### Supplied records
+--

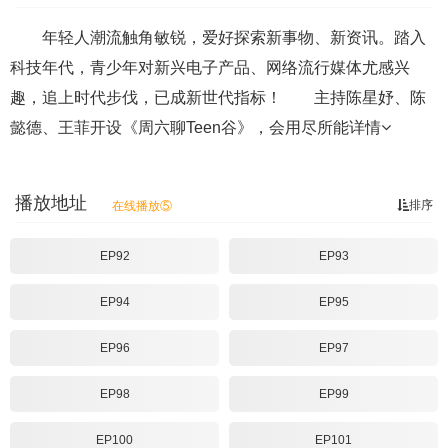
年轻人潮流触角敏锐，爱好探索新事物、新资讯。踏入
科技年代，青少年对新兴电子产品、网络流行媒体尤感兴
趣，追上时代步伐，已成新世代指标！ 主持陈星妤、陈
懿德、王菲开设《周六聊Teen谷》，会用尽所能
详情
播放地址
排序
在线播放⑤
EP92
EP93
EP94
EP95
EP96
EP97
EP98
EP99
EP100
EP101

+--

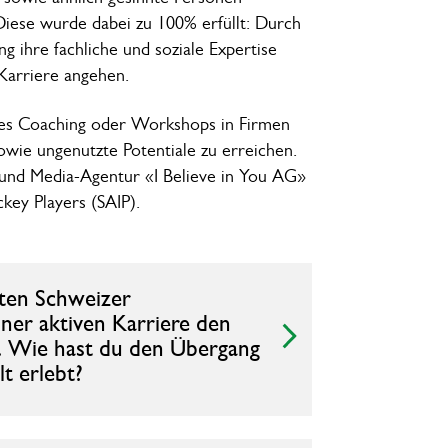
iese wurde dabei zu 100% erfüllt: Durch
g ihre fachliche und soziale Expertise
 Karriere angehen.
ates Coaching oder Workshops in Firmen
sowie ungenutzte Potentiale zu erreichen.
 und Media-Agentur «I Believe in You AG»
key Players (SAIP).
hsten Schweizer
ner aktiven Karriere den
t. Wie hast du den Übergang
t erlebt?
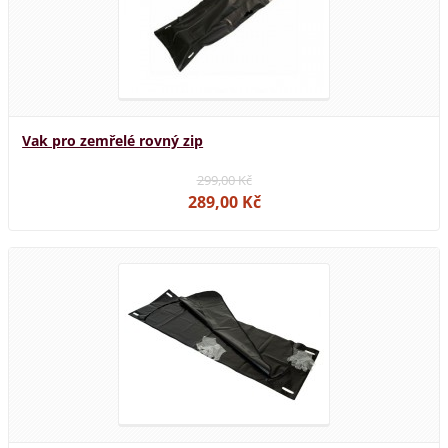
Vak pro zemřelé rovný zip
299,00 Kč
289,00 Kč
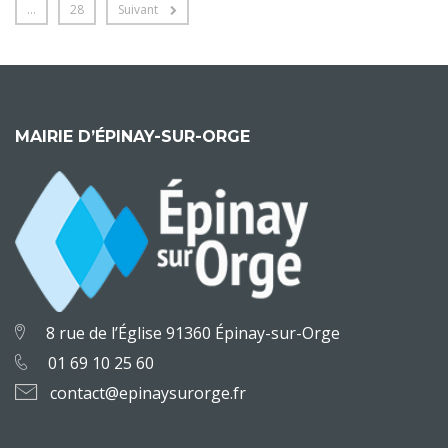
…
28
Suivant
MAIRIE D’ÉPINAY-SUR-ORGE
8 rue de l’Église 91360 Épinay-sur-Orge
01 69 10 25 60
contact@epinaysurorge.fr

+--

### Assignment
Would you copy out, exactly and with no pictures, only the lines above from the one that contains "ner aktiven Karriere den" through the one that contains "contact@epinaysurorge.fr"?

### Completed exercise
ner aktiven Karriere den
t. Wie hast du den Übergang
t erlebt?
Vak pro zemřelé rovný zip
299,00 Kč
289,00 Kč
…
28
Suivant
MAIRIE D’ÉPINAY-SUR-ORGE
8 rue de l’Église 91360 Épinay-sur-Orge
01 69 10 25 60
contact@epinaysurorge.fr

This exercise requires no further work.